Et Elle m’aperçut, comme si Elle était venue me faire la même surprise au même
endroit. Je feignis de ne pas la voir ; Elle fit la même chose. Moi, je
voulus la suivre, pour que les retrouvailles soient encore plus belles, mais
là, je réalisai soudainement qu’Elle était accompagnée d’une bonne partie de sa
famille. Ça cassait un peu l’ensemble, ouais. Mais je la suivis quand même, de
loin, avec la plus grande furtivité. Là-haut dans le ciel, amarré entre
quelques nuages mal stationnés, il y avait un gigantesque navire de croisière
qui flottait. Comme un ballon de la taille d’une île australe. Son simple
gouvernail fendait un cumulus en deux. Elle avait regagné le vaisseau, sans
doute par l’échelle de géant aux barreaux innombrables, qui reliait ciel et
terre. À l’intérieur, j’attendais qu’elle redescende, dans l’une des pièces
principales. J’en profitai pour examiner un peu les environs, la déco... Tout à
coup, j’entendis sa voix dans l’escalier derrière moi. En deux secondes, je fis
volte-face et m’engouffrai dans une cabine, bien planqué, afin que la surprise
ne soit pas gâchée. Mais cette fois-ci, jetant un œil dans leur dos depuis l’encadrement
de la porte, je vis qu’Elle était avec sa tante et sa cousine, alors bon,
soupirant quelque peu, je me résignai à laisser tomber. De ce que je crus
comprendre, à les entendre parler, il me sembla qu’Elle avait trouvé un
appartement dans ce bateau.

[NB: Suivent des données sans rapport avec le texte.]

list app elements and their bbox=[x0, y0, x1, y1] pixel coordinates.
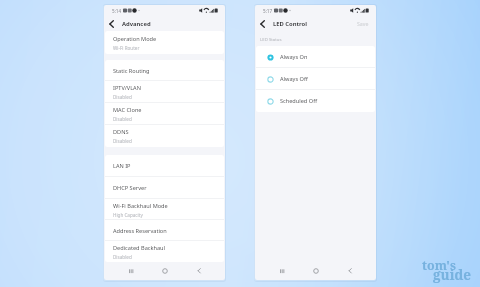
staticText: Dedicated Backhaul bbox=[113, 244, 165, 252]
button[interactable]: Back bbox=[333, 262, 367, 280]
staticText: Always On bbox=[280, 53, 308, 61]
staticText: LED Control bbox=[273, 20, 307, 28]
button[interactable]: Address Reservation bbox=[105, 220, 224, 241]
button[interactable]: DDNS bbox=[105, 125, 224, 147]
staticText: Disabled bbox=[113, 94, 132, 100]
button[interactable]: Recent apps bbox=[265, 262, 299, 280]
staticText: DDNS bbox=[113, 128, 129, 136]
staticText: 5:14 bbox=[112, 8, 122, 14]
button[interactable]: DHCP Server bbox=[105, 177, 224, 199]
staticText: Static Routing bbox=[113, 67, 150, 75]
button[interactable]: Back bbox=[257, 18, 268, 29]
staticText: Disabled bbox=[113, 254, 132, 260]
staticText: guide bbox=[433, 265, 472, 284]
staticText: MAC Clone bbox=[113, 106, 142, 114]
button[interactable]: Operation Mode bbox=[105, 31, 224, 54]
staticText: Wi-Fi Router bbox=[113, 45, 140, 51]
button[interactable]: Back bbox=[182, 262, 216, 280]
button[interactable]: Home bbox=[299, 262, 333, 280]
staticText: Save bbox=[357, 20, 369, 27]
button[interactable]: IPTV/VLAN bbox=[105, 81, 224, 103]
staticText: LED Status bbox=[260, 36, 282, 42]
staticText: High Capacity bbox=[113, 212, 143, 218]
button[interactable]: Back bbox=[106, 18, 117, 29]
staticText: tom's bbox=[422, 257, 456, 274]
staticText: Operation Mode bbox=[113, 35, 157, 43]
button[interactable]: Wi-Fi Backhaul Mode bbox=[105, 199, 224, 220]
staticText: DHCP Server bbox=[113, 184, 147, 192]
button[interactable]: Recent apps bbox=[114, 262, 148, 280]
button[interactable]: Save bbox=[356, 19, 370, 28]
staticText: Advanced bbox=[122, 20, 151, 28]
button[interactable]: Always Off bbox=[256, 68, 375, 90]
button[interactable]: Home bbox=[148, 262, 182, 280]
staticText: Scheduled Off bbox=[280, 97, 317, 105]
staticText: 5:17 bbox=[263, 8, 273, 14]
button[interactable]: Dedicated Backhaul bbox=[105, 241, 224, 262]
button[interactable]: LAN IP bbox=[105, 155, 224, 177]
staticText: LAN IP bbox=[113, 162, 131, 170]
staticText: Disabled bbox=[113, 116, 132, 122]
button[interactable]: MAC Clone bbox=[105, 103, 224, 125]
staticText: Address Reservation bbox=[113, 227, 167, 235]
staticText: Wi-Fi Backhaul Mode bbox=[113, 202, 168, 210]
button[interactable]: Scheduled Off bbox=[256, 90, 375, 112]
staticText: Disabled bbox=[113, 138, 132, 144]
staticText: Always Off bbox=[280, 75, 308, 83]
staticText: IPTV/VLAN bbox=[113, 84, 141, 92]
button[interactable]: Static Routing bbox=[105, 60, 224, 81]
button[interactable]: Always On bbox=[256, 46, 375, 68]
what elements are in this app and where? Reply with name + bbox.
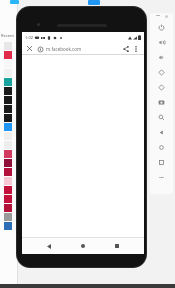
button[interactable]: Volume up bbox=[150, 35, 173, 50]
button[interactable]: m.facebook.com bbox=[46, 46, 121, 52]
button[interactable]: Site information bbox=[36, 45, 44, 53]
button[interactable]: More bbox=[150, 170, 173, 185]
button[interactable]: Rotate right bbox=[150, 80, 173, 95]
button[interactable]: Take screenshot bbox=[150, 95, 173, 110]
button[interactable]: Volume down bbox=[150, 50, 173, 65]
button[interactable]: Overview bbox=[110, 239, 124, 253]
button[interactable]: Home bbox=[150, 140, 173, 155]
button[interactable]: More options bbox=[131, 44, 141, 54]
button[interactable]: Back bbox=[150, 125, 173, 140]
button[interactable]: Rotate left bbox=[150, 65, 173, 80]
staticText: 1:02 bbox=[25, 35, 33, 40]
button[interactable]: Power bbox=[150, 20, 173, 35]
button[interactable]: Close bbox=[25, 44, 34, 53]
button[interactable]: Back bbox=[42, 239, 56, 253]
staticText: Recent bbox=[1, 33, 14, 38]
button[interactable]: Home bbox=[76, 239, 90, 253]
button[interactable]: Share bbox=[121, 44, 131, 54]
button[interactable]: Zoom bbox=[150, 110, 173, 125]
button[interactable]: Overview bbox=[150, 155, 173, 170]
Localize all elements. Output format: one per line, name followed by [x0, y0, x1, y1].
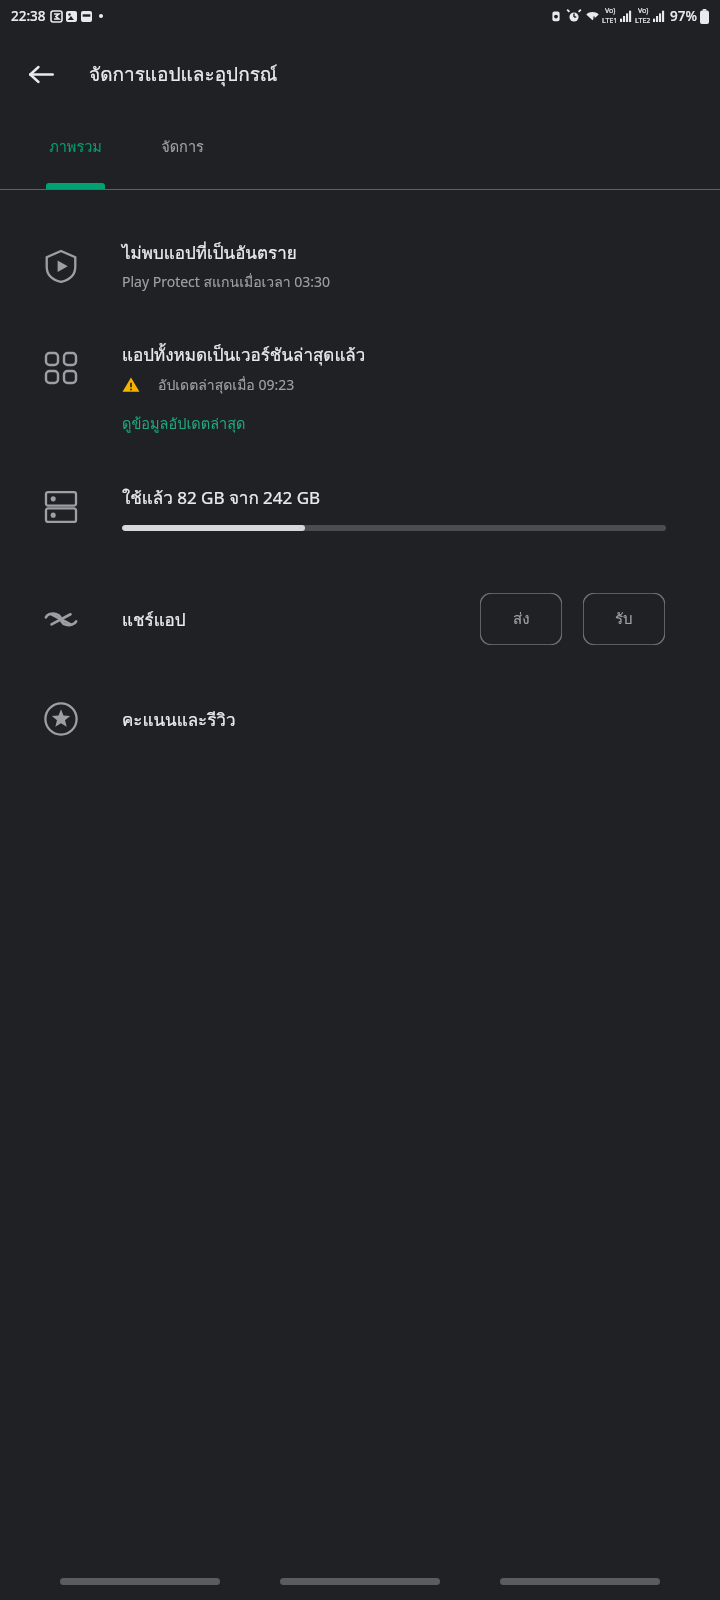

Des murs blancs dans des petites cabines à l’ancienne,
du bois couleur feu un peu partout et du parquet chaleureux... C’était sûr que
ça allait lui plaire. Elle avait quitté les lieux, de toute façon.
Pendant
ce temps, le navire gonflable avait certainement dû redescendre
considérablement, car je ne m’étais rendu compte de rien, mais nous étions à
vingt mille lieues sous les cieux devant une mer magnifique, dans une baie
encerclée de minuscules falaises ocre. Il y avait des gens qui s’éclataient à
faire du flyboard, et entre le vacarme de leurs plongeons la tête la première
dans l’eau paisible, les cris qu’ils poussaient en en sortant, et la vision de
ce tube auquel chacun était accroché... ça produisait un tableau plutôt
bizarre. On aurait dit qu’ils se débattaient au bout des tentacules d’un calmar
géant qui s’amuserait avec eux comme on fait bouger des pantins. Mais ça
donnait quand même envie, ces cris d’adrénaline et ces hurlements de rire
partout autour de moi sur le ponton. Quand vint mon tour, j’essayai de prendre
une profonde inspiration pour affronter cet abysse qui m’avait toujours
tellement effrayé, mais le propulseur me projeta si violemment dans l’eau que
je me retrouvai presque instantanément au fond.
Contre
toute attente, il faisait beau là-dessous. Il y avait quasiment la même lumière
qu’en haut, un peu dorée, avec un calme irréel. Et tout était très limpide
quand j’ouvrais les yeux, sans difficulté. Pas d’obscurité angoissante, pas de
ténèbres, pas de créatures cauchemardesques. Si, bien évidemment, les sirènes
ne sont pas des démons. Il y en avait une en face de moi. D’ailleurs, je ne
voyais qu’elle en face de moi, dans l’immensité liquide. Rien d’autre. Drôle de
sirène, d’ailleurs, sans écailles et dotée de deux jambes. J’étais un peu
méfiant, elle s’approchait peu à peu. Elle ressemblait à s’y méprendre à cette
insupportable Mademoiselle L. C’était vraiment troublant. Et moi je ne bougeais
pas, je ne bougeais plus. Sans doute m’avait-on oublié à la surface. Et alors
que je restais bloqué au fond de la mer avec mes fixations de flyboard qui ne
servaient plus à grand-chose, la rencontre sous-marine me sourit et me parla en
buvant la tasse ; le rictus heureux sur ses lèvres était pourtant intact,
même si je n’arrivais pas à entendre le moindre son dans la surdité de l’eau, à
cette profondeur. Alors elle procéda par signes. Oui, voilà, c’était une bien
meilleure idée, j’essayai de comprendre. Mais peut-être que je me trompais dans
la traduction improvisée. Je regardais attentivement ses mains qui s’agitaient
pour me composer une longue phrase, et de ce que je parvenais à déchiffrer, j’eus
l’impression qu’elle me proposait de participer au tournage d’une vidéo : "Happy
sous la mer", un clip hommage à Pharrell Williams. Un truc inédit, quoi.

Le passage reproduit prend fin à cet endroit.